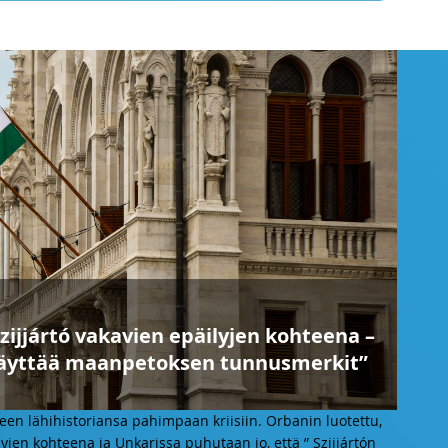
zijjártó vakavien epäilyjen kohteena –
a täyttää maanpetoksen tunnusmerkit”
en lähihistoriansa pahimpaan kriisiin. Orbanin luotettu,
lyjen kohteena ja Unkarissa puhutaan jo, että ” Szijjártón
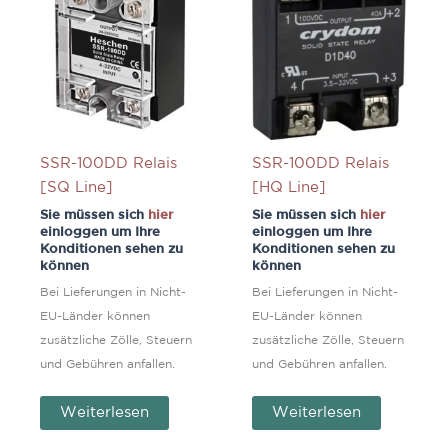
SSR-100DD Relais
SSR-100DD Relais
[SQ Line]
[HQ Line]
Sie müssen sich
hier
Sie müssen sich
hier
einloggen um Ihre
einloggen um Ihre
Konditionen sehen zu
Konditionen sehen zu
können
können
Bei Lieferungen in Nicht-
Bei Lieferungen in Nicht-
EU-Länder können
EU-Länder können
zusätzliche Zölle, Steuern
zusätzliche Zölle, Steuern
und Gebühren anfallen.
und Gebühren anfallen.
Weiterlesen
Weiterlesen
⁂
What to work on — Return an exact transcription of the entries above, excluding each image.

The completed task —
zijjártó vakavien epäilyjen kohteena –
a täyttää maanpetoksen tunnusmerkit”
en lähihistoriansa pahimpaan kriisiin. Orbanin luotettu,
lyjen kohteena ja Unkarissa puhutaan jo, että ” Szijjártón
SSR-100DD Relais
SSR-100DD Relais
[SQ Line]
[HQ Line]
Sie müssen sich
hier
Sie müssen sich
hier
einloggen um Ihre
einloggen um Ihre
Konditionen sehen zu
Konditionen sehen zu
können
können
Bei Lieferungen in Nicht-
Bei Lieferungen in Nicht-
EU-Länder können
EU-Länder können
zusätzliche Zölle, Steuern
zusätzliche Zölle, Steuern
und Gebühren anfallen.
und Gebühren anfallen.
Weiterlesen
Weiterlesen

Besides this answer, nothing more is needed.